> Task description: In this exercise, reproduce the whole listing exactly.

++++++

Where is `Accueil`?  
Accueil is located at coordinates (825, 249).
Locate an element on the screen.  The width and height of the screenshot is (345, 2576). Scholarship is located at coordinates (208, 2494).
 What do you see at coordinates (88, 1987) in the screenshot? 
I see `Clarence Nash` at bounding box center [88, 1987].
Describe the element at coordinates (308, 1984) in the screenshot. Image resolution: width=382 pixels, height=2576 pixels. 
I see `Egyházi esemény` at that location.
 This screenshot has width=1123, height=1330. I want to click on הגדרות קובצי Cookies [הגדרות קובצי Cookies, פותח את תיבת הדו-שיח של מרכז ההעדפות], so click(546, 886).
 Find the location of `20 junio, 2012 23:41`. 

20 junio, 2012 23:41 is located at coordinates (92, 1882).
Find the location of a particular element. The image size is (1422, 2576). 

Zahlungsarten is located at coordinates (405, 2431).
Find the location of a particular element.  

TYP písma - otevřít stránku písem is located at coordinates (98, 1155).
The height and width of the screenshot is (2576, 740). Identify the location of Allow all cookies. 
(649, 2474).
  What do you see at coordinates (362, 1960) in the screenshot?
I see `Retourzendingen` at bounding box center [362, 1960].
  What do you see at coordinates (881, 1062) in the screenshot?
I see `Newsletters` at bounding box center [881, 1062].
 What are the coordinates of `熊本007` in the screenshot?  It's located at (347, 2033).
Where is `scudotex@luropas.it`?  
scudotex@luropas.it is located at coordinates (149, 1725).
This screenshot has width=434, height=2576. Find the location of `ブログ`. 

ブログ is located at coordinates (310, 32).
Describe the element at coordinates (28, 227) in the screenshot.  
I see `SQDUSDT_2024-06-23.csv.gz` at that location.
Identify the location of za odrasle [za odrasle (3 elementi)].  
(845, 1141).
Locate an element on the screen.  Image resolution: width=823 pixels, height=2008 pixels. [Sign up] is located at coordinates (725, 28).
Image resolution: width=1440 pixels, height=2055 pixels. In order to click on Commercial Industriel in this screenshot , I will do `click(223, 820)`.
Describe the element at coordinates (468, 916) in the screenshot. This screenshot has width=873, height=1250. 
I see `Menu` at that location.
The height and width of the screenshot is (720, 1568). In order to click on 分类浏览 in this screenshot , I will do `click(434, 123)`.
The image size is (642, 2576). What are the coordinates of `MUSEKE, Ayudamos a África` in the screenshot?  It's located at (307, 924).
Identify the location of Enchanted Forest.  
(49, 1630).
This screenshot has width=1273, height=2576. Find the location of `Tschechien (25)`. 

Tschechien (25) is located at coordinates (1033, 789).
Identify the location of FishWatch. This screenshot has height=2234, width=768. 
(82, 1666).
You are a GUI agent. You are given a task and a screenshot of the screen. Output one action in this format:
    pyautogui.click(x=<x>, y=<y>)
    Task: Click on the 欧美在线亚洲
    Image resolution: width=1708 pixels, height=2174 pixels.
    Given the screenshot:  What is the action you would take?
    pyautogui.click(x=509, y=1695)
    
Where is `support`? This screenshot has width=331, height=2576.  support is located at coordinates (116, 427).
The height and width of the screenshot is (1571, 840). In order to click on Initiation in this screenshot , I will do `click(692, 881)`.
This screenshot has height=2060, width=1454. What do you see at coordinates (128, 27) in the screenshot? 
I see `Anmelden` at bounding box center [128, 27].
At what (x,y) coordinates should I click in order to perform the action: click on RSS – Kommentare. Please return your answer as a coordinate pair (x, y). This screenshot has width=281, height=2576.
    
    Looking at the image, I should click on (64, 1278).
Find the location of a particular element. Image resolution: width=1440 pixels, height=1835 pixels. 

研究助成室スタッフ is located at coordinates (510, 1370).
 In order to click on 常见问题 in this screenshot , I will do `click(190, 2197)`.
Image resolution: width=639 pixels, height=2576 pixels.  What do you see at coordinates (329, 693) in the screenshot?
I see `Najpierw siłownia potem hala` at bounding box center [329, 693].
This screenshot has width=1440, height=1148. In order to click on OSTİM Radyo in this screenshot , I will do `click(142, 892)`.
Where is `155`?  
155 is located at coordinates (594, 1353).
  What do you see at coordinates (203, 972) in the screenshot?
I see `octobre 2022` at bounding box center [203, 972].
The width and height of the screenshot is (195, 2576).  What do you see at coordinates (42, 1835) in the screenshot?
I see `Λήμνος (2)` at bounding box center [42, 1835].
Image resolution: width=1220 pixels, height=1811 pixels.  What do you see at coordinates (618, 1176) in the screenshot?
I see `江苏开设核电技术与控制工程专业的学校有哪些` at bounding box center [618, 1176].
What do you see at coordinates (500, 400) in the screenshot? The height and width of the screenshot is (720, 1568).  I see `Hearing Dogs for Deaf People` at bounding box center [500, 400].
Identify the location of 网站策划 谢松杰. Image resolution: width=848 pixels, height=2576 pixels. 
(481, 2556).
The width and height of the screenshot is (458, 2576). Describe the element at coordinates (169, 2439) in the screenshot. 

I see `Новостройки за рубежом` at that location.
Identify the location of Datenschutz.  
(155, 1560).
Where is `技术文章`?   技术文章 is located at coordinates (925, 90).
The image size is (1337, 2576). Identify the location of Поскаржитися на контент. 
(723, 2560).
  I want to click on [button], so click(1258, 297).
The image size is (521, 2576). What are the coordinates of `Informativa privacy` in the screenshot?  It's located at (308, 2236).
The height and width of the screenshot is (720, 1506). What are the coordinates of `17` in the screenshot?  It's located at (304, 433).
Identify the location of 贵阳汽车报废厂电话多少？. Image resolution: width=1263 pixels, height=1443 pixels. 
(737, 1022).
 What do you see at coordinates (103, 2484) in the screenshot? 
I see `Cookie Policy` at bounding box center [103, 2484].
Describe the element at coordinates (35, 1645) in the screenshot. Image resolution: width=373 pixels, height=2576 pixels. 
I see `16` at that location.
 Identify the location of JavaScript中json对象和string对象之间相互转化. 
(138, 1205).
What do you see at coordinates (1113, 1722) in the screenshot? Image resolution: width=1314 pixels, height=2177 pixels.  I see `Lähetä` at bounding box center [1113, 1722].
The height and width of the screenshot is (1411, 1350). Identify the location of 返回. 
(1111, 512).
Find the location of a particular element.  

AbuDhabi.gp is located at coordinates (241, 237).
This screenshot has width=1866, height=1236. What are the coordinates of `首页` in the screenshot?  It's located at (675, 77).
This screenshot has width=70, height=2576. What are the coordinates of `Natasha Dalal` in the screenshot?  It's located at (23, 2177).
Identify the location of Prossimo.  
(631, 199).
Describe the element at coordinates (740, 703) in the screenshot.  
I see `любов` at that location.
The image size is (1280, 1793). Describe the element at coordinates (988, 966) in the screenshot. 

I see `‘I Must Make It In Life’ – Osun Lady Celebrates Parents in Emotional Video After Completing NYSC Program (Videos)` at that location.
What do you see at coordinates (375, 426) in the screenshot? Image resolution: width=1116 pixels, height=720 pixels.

++++++

> Answer box:
Where is `Accueil`?  
Accueil is located at coordinates (825, 249).
Locate an element on the screen.  The width and height of the screenshot is (345, 2576). Scholarship is located at coordinates (208, 2494).
 What do you see at coordinates (88, 1987) in the screenshot? 
I see `Clarence Nash` at bounding box center [88, 1987].
Describe the element at coordinates (308, 1984) in the screenshot. Image resolution: width=382 pixels, height=2576 pixels. 
I see `Egyházi esemény` at that location.
 This screenshot has width=1123, height=1330. I want to click on הגדרות קובצי Cookies [הגדרות קובצי Cookies, פותח את תיבת הדו-שיח של מרכז ההעדפות], so click(546, 886).
 Find the location of `20 junio, 2012 23:41`. 

20 junio, 2012 23:41 is located at coordinates (92, 1882).
Find the location of a particular element. The image size is (1422, 2576). 

Zahlungsarten is located at coordinates (405, 2431).
Find the location of a particular element.  

TYP písma - otevřít stránku písem is located at coordinates (98, 1155).
The height and width of the screenshot is (2576, 740). Identify the location of Allow all cookies. 
(649, 2474).
  What do you see at coordinates (362, 1960) in the screenshot?
I see `Retourzendingen` at bounding box center [362, 1960].
  What do you see at coordinates (881, 1062) in the screenshot?
I see `Newsletters` at bounding box center [881, 1062].
 What are the coordinates of `熊本007` in the screenshot?  It's located at (347, 2033).
Where is `scudotex@luropas.it`?  
scudotex@luropas.it is located at coordinates (149, 1725).
This screenshot has width=434, height=2576. Find the location of `ブログ`. 

ブログ is located at coordinates (310, 32).
Describe the element at coordinates (28, 227) in the screenshot.  
I see `SQDUSDT_2024-06-23.csv.gz` at that location.
Identify the location of za odrasle [za odrasle (3 elementi)].  
(845, 1141).
Locate an element on the screen.  Image resolution: width=823 pixels, height=2008 pixels. [Sign up] is located at coordinates (725, 28).
Image resolution: width=1440 pixels, height=2055 pixels. In order to click on Commercial Industriel in this screenshot , I will do `click(223, 820)`.
Describe the element at coordinates (468, 916) in the screenshot. This screenshot has width=873, height=1250. 
I see `Menu` at that location.
The height and width of the screenshot is (720, 1568). In order to click on 分类浏览 in this screenshot , I will do `click(434, 123)`.
The image size is (642, 2576). What are the coordinates of `MUSEKE, Ayudamos a África` in the screenshot?  It's located at (307, 924).
Identify the location of Enchanted Forest.  
(49, 1630).
This screenshot has width=1273, height=2576. Find the location of `Tschechien (25)`. 

Tschechien (25) is located at coordinates (1033, 789).
Identify the location of FishWatch. This screenshot has height=2234, width=768. 
(82, 1666).
You are a GUI agent. You are given a task and a screenshot of the screen. Output one action in this format:
    pyautogui.click(x=<x>, y=<y>)
    Task: Click on the 欧美在线亚洲
    Image resolution: width=1708 pixels, height=2174 pixels.
    Given the screenshot:  What is the action you would take?
    pyautogui.click(x=509, y=1695)
    
Where is `support`? This screenshot has width=331, height=2576.  support is located at coordinates (116, 427).
The height and width of the screenshot is (1571, 840). In order to click on Initiation in this screenshot , I will do `click(692, 881)`.
This screenshot has height=2060, width=1454. What do you see at coordinates (128, 27) in the screenshot? 
I see `Anmelden` at bounding box center [128, 27].
At what (x,y) coordinates should I click in order to perform the action: click on RSS – Kommentare. Please return your answer as a coordinate pair (x, y). This screenshot has width=281, height=2576.
    
    Looking at the image, I should click on (64, 1278).
Find the location of a particular element. Image resolution: width=1440 pixels, height=1835 pixels. 

研究助成室スタッフ is located at coordinates (510, 1370).
 In order to click on 常见问题 in this screenshot , I will do `click(190, 2197)`.
Image resolution: width=639 pixels, height=2576 pixels.  What do you see at coordinates (329, 693) in the screenshot?
I see `Najpierw siłownia potem hala` at bounding box center [329, 693].
This screenshot has width=1440, height=1148. In order to click on OSTİM Radyo in this screenshot , I will do `click(142, 892)`.
Where is `155`?  
155 is located at coordinates (594, 1353).
  What do you see at coordinates (203, 972) in the screenshot?
I see `octobre 2022` at bounding box center [203, 972].
The width and height of the screenshot is (195, 2576).  What do you see at coordinates (42, 1835) in the screenshot?
I see `Λήμνος (2)` at bounding box center [42, 1835].
Image resolution: width=1220 pixels, height=1811 pixels.  What do you see at coordinates (618, 1176) in the screenshot?
I see `江苏开设核电技术与控制工程专业的学校有哪些` at bounding box center [618, 1176].
What do you see at coordinates (500, 400) in the screenshot? The height and width of the screenshot is (720, 1568).  I see `Hearing Dogs for Deaf People` at bounding box center [500, 400].
Identify the location of 网站策划 谢松杰. Image resolution: width=848 pixels, height=2576 pixels. 
(481, 2556).
The width and height of the screenshot is (458, 2576). Describe the element at coordinates (169, 2439) in the screenshot. 

I see `Новостройки за рубежом` at that location.
Identify the location of Datenschutz.  
(155, 1560).
Where is `技术文章`?   技术文章 is located at coordinates (925, 90).
The image size is (1337, 2576). Identify the location of Поскаржитися на контент. 
(723, 2560).
  I want to click on [button], so click(1258, 297).
The image size is (521, 2576). What are the coordinates of `Informativa privacy` in the screenshot?  It's located at (308, 2236).
The height and width of the screenshot is (720, 1506). What are the coordinates of `17` in the screenshot?  It's located at (304, 433).
Identify the location of 贵阳汽车报废厂电话多少？. Image resolution: width=1263 pixels, height=1443 pixels. 
(737, 1022).
 What do you see at coordinates (103, 2484) in the screenshot? 
I see `Cookie Policy` at bounding box center [103, 2484].
Describe the element at coordinates (35, 1645) in the screenshot. Image resolution: width=373 pixels, height=2576 pixels. 
I see `16` at that location.
 Identify the location of JavaScript中json对象和string对象之间相互转化. 
(138, 1205).
What do you see at coordinates (1113, 1722) in the screenshot? Image resolution: width=1314 pixels, height=2177 pixels.  I see `Lähetä` at bounding box center [1113, 1722].
The height and width of the screenshot is (1411, 1350). Identify the location of 返回. 
(1111, 512).
Find the location of a particular element.  

AbuDhabi.gp is located at coordinates (241, 237).
This screenshot has width=1866, height=1236. What are the coordinates of `首页` in the screenshot?  It's located at (675, 77).
This screenshot has width=70, height=2576. What are the coordinates of `Natasha Dalal` in the screenshot?  It's located at (23, 2177).
Identify the location of Prossimo.  
(631, 199).
Describe the element at coordinates (740, 703) in the screenshot.  
I see `любов` at that location.
The image size is (1280, 1793). Describe the element at coordinates (988, 966) in the screenshot. 

I see `‘I Must Make It In Life’ – Osun Lady Celebrates Parents in Emotional Video After Completing NYSC Program (Videos)` at that location.
What do you see at coordinates (375, 426) in the screenshot? Image resolution: width=1116 pixels, height=720 pixels.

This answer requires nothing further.